Please return the lines below verbatim, beginning at the one that has "to this new identity; this often happens" and stopping after the one that has "look weird without the beard, even though to", and add no other lines.

(Dataset items)
· · · · ·
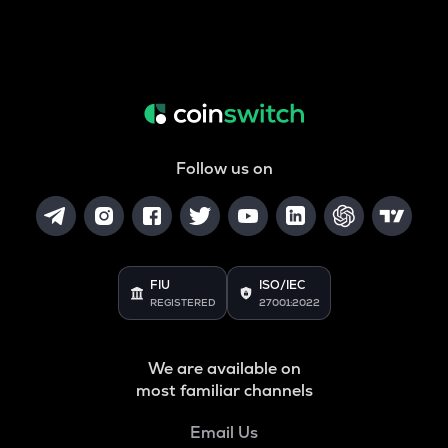
Follow us on
FIU
ISO/IEC
REGISTERED
27001:2022
We are available on
most familiar channels
Email Us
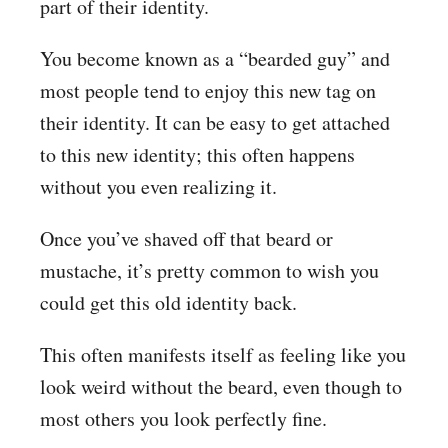
part of their identity.
You become known as a “bearded guy” and
most people tend to enjoy this new tag on
their identity. It can be easy to get attached
to this new identity; this often happens
without you even realizing it.
Once you’ve shaved off that beard or
mustache, it’s pretty common to wish you
could get this old identity back.
This often manifests itself as feeling like you
look weird without the beard, even though to
most others you look perfectly fine.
· · · · ·
_Answer for this exercise_
to this new identity; this often happens
without you even realizing it.
Once you’ve shaved off that beard or
mustache, it’s pretty common to wish you
could get this old identity back.
This often manifests itself as feeling like you
look weird without the beard, even though to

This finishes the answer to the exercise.